Robenta melepaskan tubuh Sulasih. Ia berdiri, memandang ke sekitar, lalu berjalan ke sana dan ke sini. Hingga akhirnya Robenta menemukan mayat Sobenta yang sudah rusak tubuhnya.

“Suatu hari, Terjanggala akan membayar semua ini!” desis Robenta.

Robenta lalu mengangkat tubuh adik kandungnya itu dan membawanya ke dekat mayat Sulasih. Robenta kemudian menggali lubang untuk mengubur keduanya.

Usai menguburkan kedua anggota keluarganya, Robenta harus pergi ke sebuah desa yang selalu ada penjaga prajurit malamnya. Robenta tetap harus hati-hati.

Hingga akhirnya Robenta dengan mulus tiba di depan pintu belakang sebuah rumah sederhana. Robenta mengetuk pintu itu, tapi tidak ada reaksi dari dalam rumah. Robenta kembali mengetuk seraya pandangannya beredar ke daerah sekitar, khawatir jika ada orang yang melihatnya.

“Winora!” panggil Robenta sekali.

Tidak ada tanggapan atau jawaban dari dalam rumah. Robenta pun jadi ambil curiga.

“Winora!” panggil Robenta lebih keras, sementara matanya tetap waspada.

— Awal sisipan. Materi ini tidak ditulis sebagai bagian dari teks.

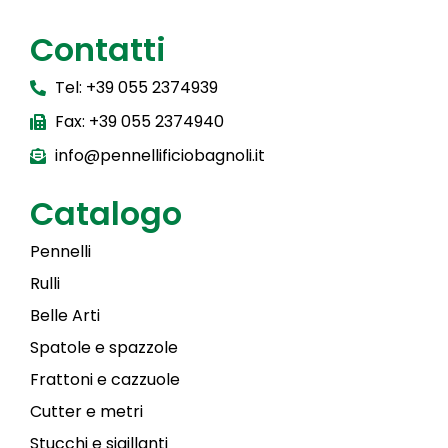
Contatti
Tel: +39 055 2374939
Fax: +39 055 2374940
info@pennellificiobagnoli.it
Catalogo
Pennelli
Rulli
Belle Arti
Spatole e spazzole
Frattoni e cazzuole
Cutter e metri
Stucchi e sigillanti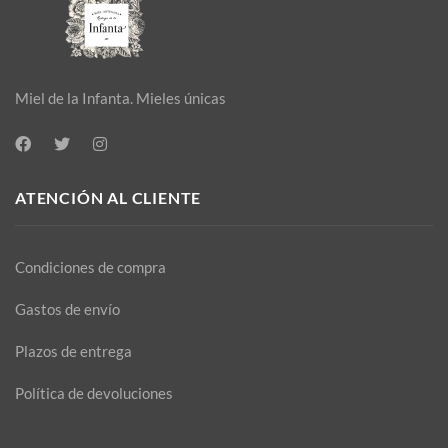
Miel de la Infanta. Mieles únicas
ATENCIÓN AL CLIENTE
Condiciones de compra
Gastos de envío
Plazos de entrega
Política de devoluciones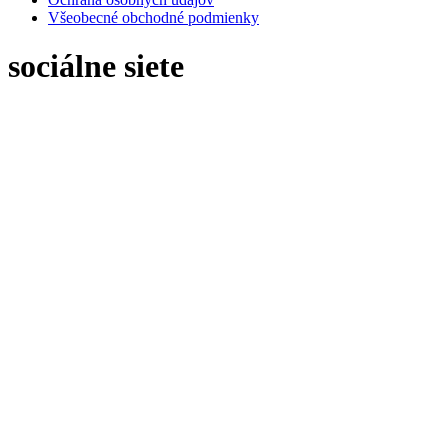
Všeobecné obchodné podmienky
sociálne siete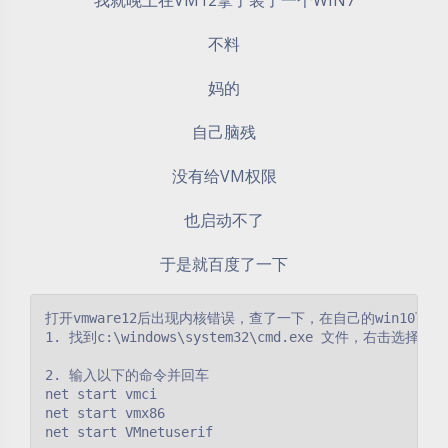
我就晚上在VM12拿了装了一个WIN7
不料
妈的
自己脑残
没有给VM权限
也启动不了
于是就百度了一下
打开vmware12后出现内核错误，查了一下，在自己的win10下
1. 找到c:\windows\system32\cmd.exe 文件，右击选择
2. 输入以下的命令并回车

net start vmci

net start vmx86

net start VMnetuserif
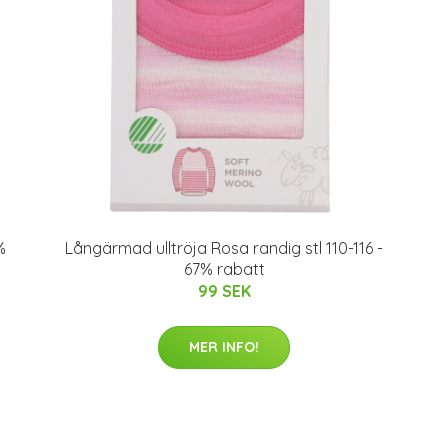
%
Långärmad ulltröja Rosa randig stl 110-116 -
67% rabatt
99 SEK
MER INFO!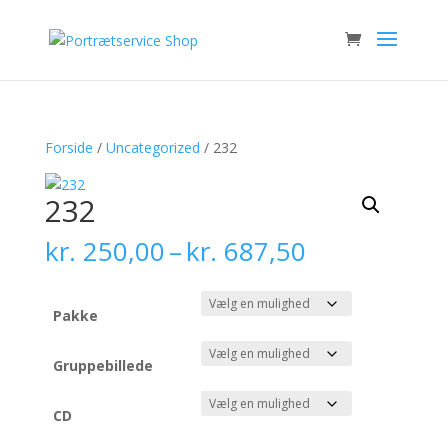
Forside
/
Uncategorized
/ 232
232
Prisinterval:
kr.
250,00
–
kr.
687,50
kr. 250,00
til
kr. 687,50
Pakke
Gruppebillede
CD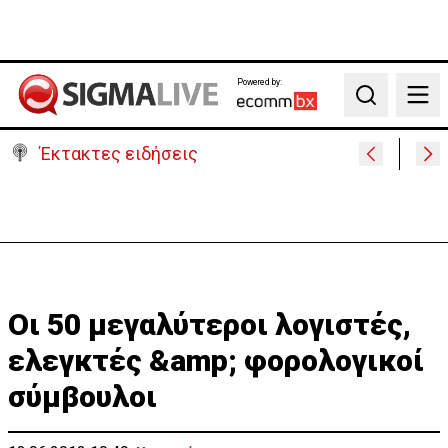
Powered by:
Search
Έκτακτες ειδήσεις
Γερμανία: Συγκρούστηκαν δύο τραμ - Τουλάχιστον
25 τραυματίες, οι 7 σοβαρά
Οι 50 μεγαλύτεροι λογιστές,
ελεγκτές &amp; φορολογικοί
σύμβουλoι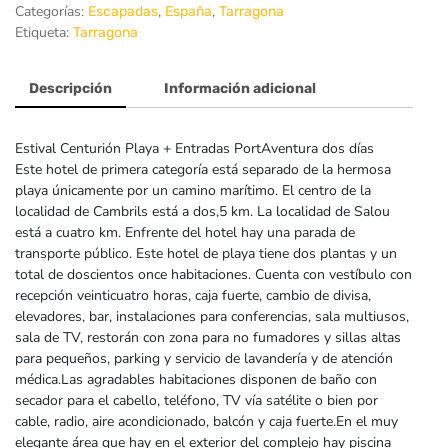
Categorías:
,
,
Escapadas
España
Tarragona
Etiqueta:
Tarragona
Descripción
Información adicional
Estival Centurión Playa + Entradas PortAventura dos días
Este hotel de primera categoría está separado de la hermosa
playa únicamente por un camino marítimo. El centro de la
localidad de Cambrils está a dos,5 km. La localidad de Salou
está a cuatro km. Enfrente del hotel hay una parada de
transporte público. Este hotel de playa tiene dos plantas y un
total de doscientos once habitaciones. Cuenta con vestíbulo con
recepción veinticuatro horas, caja fuerte, cambio de divisa,
elevadores, bar, instalaciones para conferencias, sala multiusos,
sala de TV, restorán con zona para no fumadores y sillas altas
para pequeños, parking y servicio de lavandería y de atención
médica.Las agradables habitaciones disponen de baño con
secador para el cabello, teléfono, TV vía satélite o bien por
cable, radio, aire acondicionado, balcón y caja fuerte.En el muy
elegante área que hay en el exterior del complejo hay piscina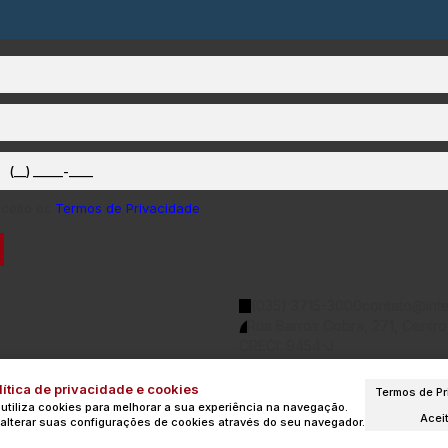
aceito os
Termos de Privacidade
(035) 3715-3000
contato@inte
Rua Barros Cobra
,
271
,
Centro
CRECI: 9454-J
ítica de privacidade e cookies
Termos de Pr
 utiliza cookies para melhorar a sua experiência na navegação.
Acei
alterar suas configurações de cookies através do seu navegador.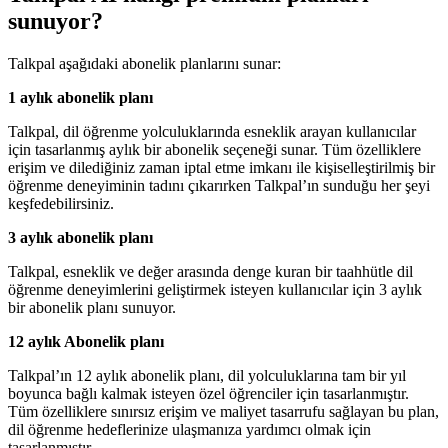
sunuyor?
Talkpal aşağıdaki abonelik planlarını sunar:
1 aylık abonelik planı
Talkpal, dil öğrenme yolculuklarında esneklik arayan kullanıcılar
için tasarlanmış aylık bir abonelik seçeneği sunar. Tüm özelliklere
erişim ve dilediğiniz zaman iptal etme imkanı ile kişiselleştirilmiş bir
öğrenme deneyiminin tadını çıkarırken Talkpal’ın sunduğu her şeyi
keşfedebilirsiniz.
3 aylık abonelik planı
Talkpal, esneklik ve değer arasında denge kuran bir taahhütle dil
öğrenme deneyimlerini geliştirmek isteyen kullanıcılar için 3 aylık
bir abonelik planı sunuyor.
12 aylık Abonelik planı
Talkpal’ın 12 aylık abonelik planı, dil yolculuklarına tam bir yıl
boyunca bağlı kalmak isteyen özel öğrenciler için tasarlanmıştır.
Tüm özelliklere sınırsız erişim ve maliyet tasarrufu sağlayan bu plan,
dil öğrenme hedeflerinize ulaşmanıza yardımcı olmak için
tasarlanmıştır.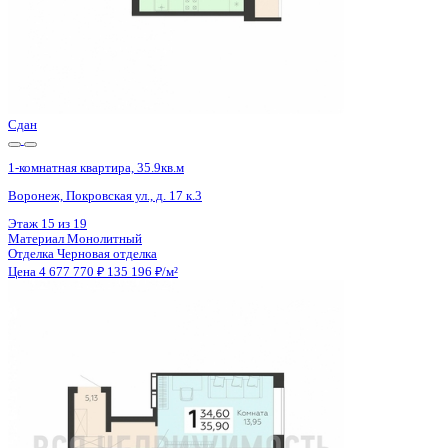
Сдан
1-комнатная квартира, 35.9кв.м
Воронеж, Покровская ул., д. 17 к.3
Этаж
14 из 19
Материал
Монолитный
Отделка
Черновая отделка
Цена 4 677 770 ₽
135 196 ₽/м²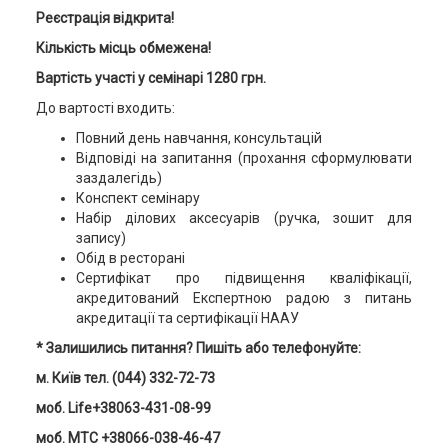
Реєстрація відкрита!
Кількість місць обмежена!
Вартість участі у семінарі 1
2
80 грн
.
До вартості входить:
Повний день навчання, консультацій
Відповіді на запитання (прохання сформулювати
заздалегідь)
Конспект семінару
Набір ділових аксесуарів (ручка, зошит для
запису)
Обід в ресторані
Сертифікат про підвищення кваліфікації,
акредитований Експертною радою з питань
акредитації та сертифікації НААУ
* Залишились питання? Пишіть або телефонуйте:
м. Київ тел. (044) 332-72-73
моб. Life+38063-431-08-99
моб. MTC +38066-038-46-47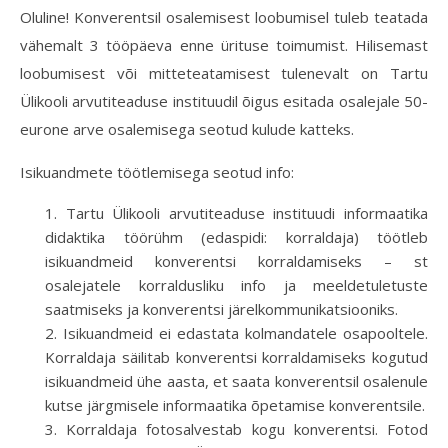
Oluline! Konverentsil osalemisest loobumisel tuleb teatada
vähemalt 3 tööpäeva enne ürituse toimumist. Hilisemast
loobumisest või mitteteatamisest tulenevalt on Tartu
Ülikooli arvutiteaduse instituudil õigus esitada osalejale 50-
eurone arve osalemisega seotud kulude katteks.
Isikuandmete töötlemisega seotud info:
Tartu Ülikooli arvutiteaduse instituudi informaatika
didaktika töörühm (edaspidi: korraldaja) töötleb
isikuandmeid konverentsi korraldamiseks – st
osalejatele korraldusliku info ja meeldetuletuste
saatmiseks ja konverentsi järelkommunikatsiooniks.
Isikuandmeid ei edastata kolmandatele osapooltele.
Korraldaja säilitab konverentsi korraldamiseks kogutud
isikuandmeid ühe aasta, et saata konverentsil osalenule
kutse järgmisele informaatika õpetamise konverentsile.
Korraldaja fotosalvestab kogu konverentsi. Fotod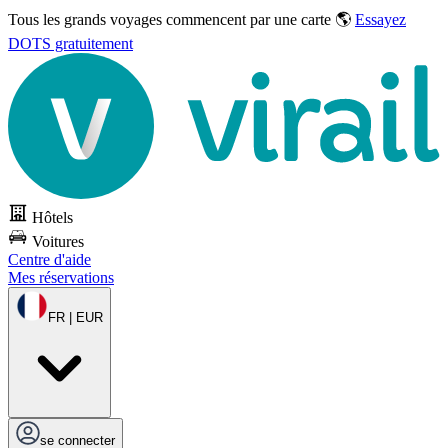
Tous les grands voyages commencent par une carte 🌎
Essayez
DOTS gratuitement
Hôtels
Voitures
Centre d'aide
Mes réservations
FR | EUR
se connecter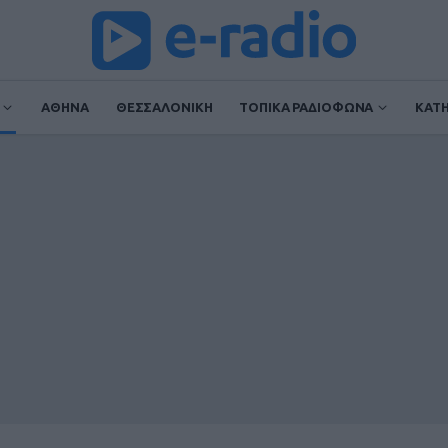
ΑΘΗΝΑ
ΘΕΣΣΑΛΟΝΙΚΗ
ΤΟΠΙΚΑ ΡΑΔΙΟΦΩΝΑ
ΚΑΤ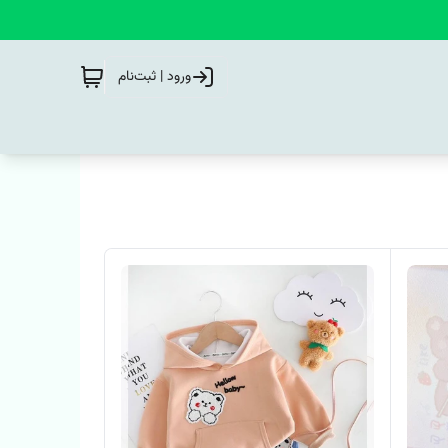
ورود | ثبت‌نام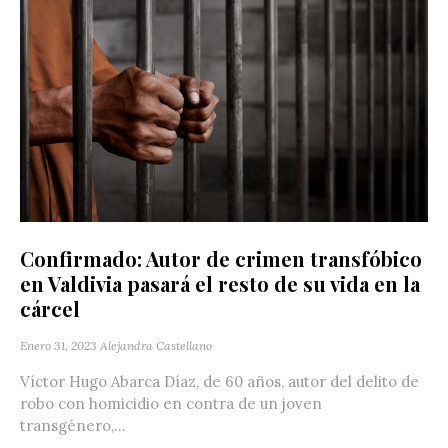
Confirmado: Autor de crimen transfóbico
en Valdivia pasará el resto de su vida en la
cárcel
Enero 31, 2023
Alejandra Castellano
Víctor Hugo Abarca Díaz, de 60 años, autor del delito de
robo con homicidio en contra de un joven
transgénero,...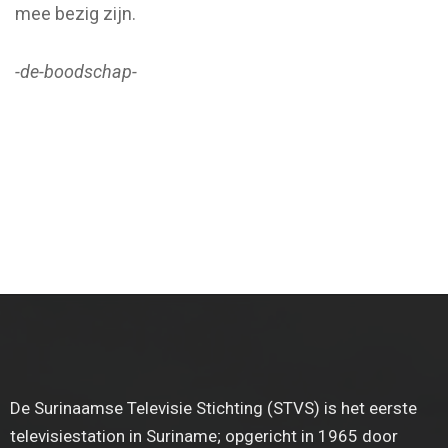
mee bezig zijn.
-de-boodschap-
De Surinaamse Televisie Stichting (STVS) is het eerste
televisiestation in Suriname; opgericht in 1965 door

Tetap tidak ada reaksi dari dalam rumah, padahal dian di dalam terang menyala.

Brakr!

Akhirnya Robenta memutuskan menghantam daun pintu rumah itu dengan pukulan bertenaga dalam. Pintu terbuka rusak. Ia segera masuk.

Di ruang depan, Robenta menemukan empat mayat yang tewas dengan tubuh terluka oleh senjata tajam. Mereka adalah dua orang tua selevel kakek  dan nenek, kemudian dua lainnya adalah dua pemuda.

“Sepertinya orang-orang Kerajaan akan membunuh orang-orang yang pernah dekat dengan aku,” pikir Robenta. “Sebelum aku dituduh, lebih baik aku pergi.”

Robenta segera pergi.

Setelah tewasnya isteri, adik dan sahabatnya yang bernama Jeneng, Robenta selalu melakukan serangan gerilya seorang diri terhadap prajurit-prajurit Kerajaan Seringgis. Perang gerilya Robenta cukup membuat pihak kerajaan kewalahan dan tidak bisa tenang.

Robenta yang masih menyangka bahwa puterinya yang hilang berada di kerajaan, suatu waktu mencoba masuk ke dalam kawasan terlarang Kerajaan Seringgis. Akibatnya, Robenta dikeroyok oleh prajurit-prajurit elit, termasuk Panglima Terjanggala. Tetapi Robenta berhasil melarikan diri dengan membawa luka dalam yang parah dan ditolong oleh seseorang.

Robenta yang selalu bertopeng dalam menyerang ke kerajaan, membuat pihak kerajaan tidak mengenalinya. Panglima Terjanggala tahunya bahwa Robenta telah tewas di tangannya.


Ada satu pertanyaan, ke manakah puteri Robenta setelah dititipkan kepada Jeneng?